Well, sorta...what happened is that during the rebase the application of bcma-brcmsmac-compat.patch got dropped. Without that patch, "depends on BCMA=n" came back into drivers/net/wireless/brcm80211/Kconfig for BRCMSMAC and so that driver got turned-off. So, this was a special-case fault and shouldn't happen again. In the general case, we should have all the drivers enabled in the base kernel so that they are available when the backports are turned-off. In fact, that is why I used config-backports in the kernel.spec file rather than simply turning them off in the config. :-) In any case, this should be fixed with the next f16 kernel build as Josh points-out in comment 1.

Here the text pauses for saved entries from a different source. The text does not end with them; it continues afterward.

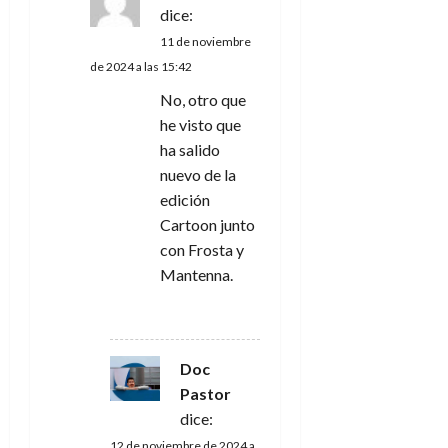
dice:
11 de noviembre
de 2024 a las 15:42
No, otro que
he visto que
ha salido
nuevo de la
edición
Cartoon junto
con Frosta y
Mantenna.
RESPONDER
Doc
Pastor
dice:
12 de noviembre de 2024 a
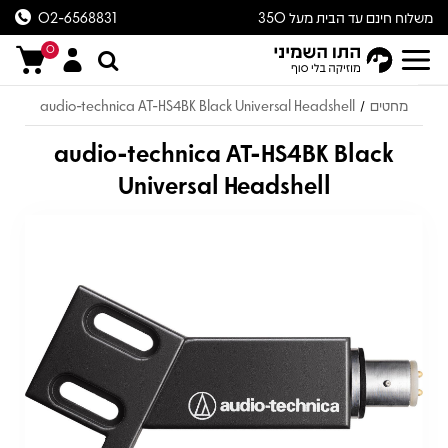
משלוח חינם עד הבית מעל 350
02-6568831
ש״ח
0
מחטים
audio-technica AT-HS4BK Black Universal Headshell
/
audio-technica AT-HS4BK Black
Universal Headshell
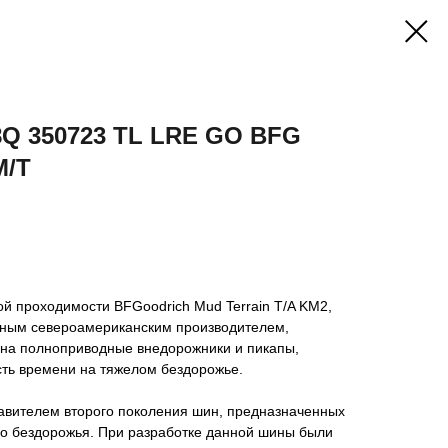
18Q 350723 TL LRE GO BFG
М/Т
 проходимости BFGoodrich Mud Terrain T/A KM2,
тным североамериканским производителем,
 на полноприводные внедорожники и пикапы,
ть времени на тяжелом бездорожье.
авителем второго поколения шин, предназначенных
го бездорожья. При разработке данной шины были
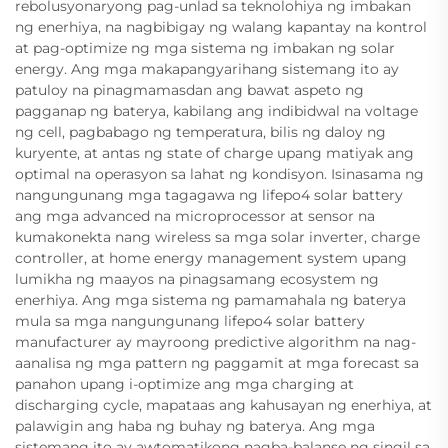
rebolusyonaryong pag-unlad sa teknolohiya ng imbakan
ng enerhiya, na nagbibigay ng walang kapantay na kontrol
at pag-optimize ng mga sistema ng imbakan ng solar
energy. Ang mga makapangyarihang sistemang ito ay
patuloy na pinagmamasdan ang bawat aspeto ng
pagganap ng baterya, kabilang ang indibidwal na voltage
ng cell, pagbabago ng temperatura, bilis ng daloy ng
kuryente, at antas ng state of charge upang matiyak ang
optimal na operasyon sa lahat ng kondisyon. Isinasama ng
nangungunang mga tagagawa ng lifepo4 solar battery
ang mga advanced na microprocessor at sensor na
kumakonekta nang wireless sa mga solar inverter, charge
controller, at home energy management system upang
lumikha ng maayos na pinagsamang ecosystem ng
enerhiya. Ang mga sistema ng pamamahala ng baterya
mula sa mga nangungunang lifepo4 solar battery
manufacturer ay mayroong predictive algorithm na nag-
aanalisa ng mga pattern ng paggamit at mga forecast sa
panahon upang i-optimize ang mga charging at
discharging cycle, mapataas ang kahusayan ng enerhiya, at
palawigin ang haba ng buhay ng baterya. Ang mga
sistemang ito ay awtomatikong nagba-balanse ng singil sa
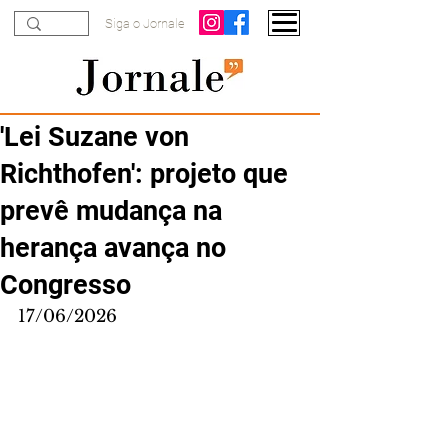
Siga o Jornale
'Lei Suzane von
Richthofen': projeto que
prevê mudança na
herança avança no
Congresso
17/06/2026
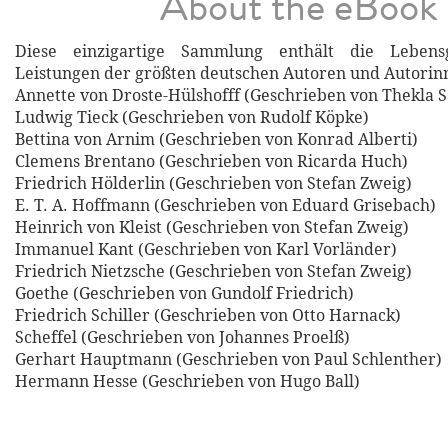
About the eBook
Diese einzigartige Sammlung enthält die Lebens
Leistungen der größten deutschen Autoren und Autorin
Annette von Droste-Hülshofff (Geschrieben von Thekla 
Ludwig Tieck (Geschrieben von Rudolf Köpke)
Bettina von Arnim (Geschrieben von Konrad Alberti)
Clemens Brentano (Geschrieben von Ricarda Huch)
Friedrich Hölderlin (Geschrieben von Stefan Zweig)
E. T. A. Hoffmann (Geschrieben von Eduard Grisebach)
Heinrich von Kleist (Geschrieben von Stefan Zweig)
Immanuel Kant (Geschrieben von Karl Vorländer)
Friedrich Nietzsche (Geschrieben von Stefan Zweig)
Goethe (Geschrieben von Gundolf Friedrich)
Friedrich Schiller (Geschrieben von Otto Harnack)
Scheffel (Geschrieben von Johannes Proelß)
Gerhart Hauptmann (Geschrieben von Paul Schlenther)
Hermann Hesse (Geschrieben von Hugo Ball)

kernel-3.2.2-1.fc16 has been submitted as an update for Fedora 16. https://admin.fedoraproject.org/updates/kernel-3.2.2-1.fc16
Package kernel-3.2.2-1.fc16: * should fix your issue, * was pushed to the Fedora 16 testing repository, * should be available at your local mirror within two days. Update it with: # su -c 'yum update --enablerepo=updates-testing kernel-3.2.2-1.fc16' as soon as you are able to, then reboot. Please go to the following url: https://admin.fedoraproject.org/updates/FEDORA-2012-0949/kernel-3.2.2-1.fc16 then log in and leave karma (feedback).
kernel-3.2.2-1.fc16 has been pushed to the Fedora 16 stable repository. If problems still persist, please make note of it in this bug report.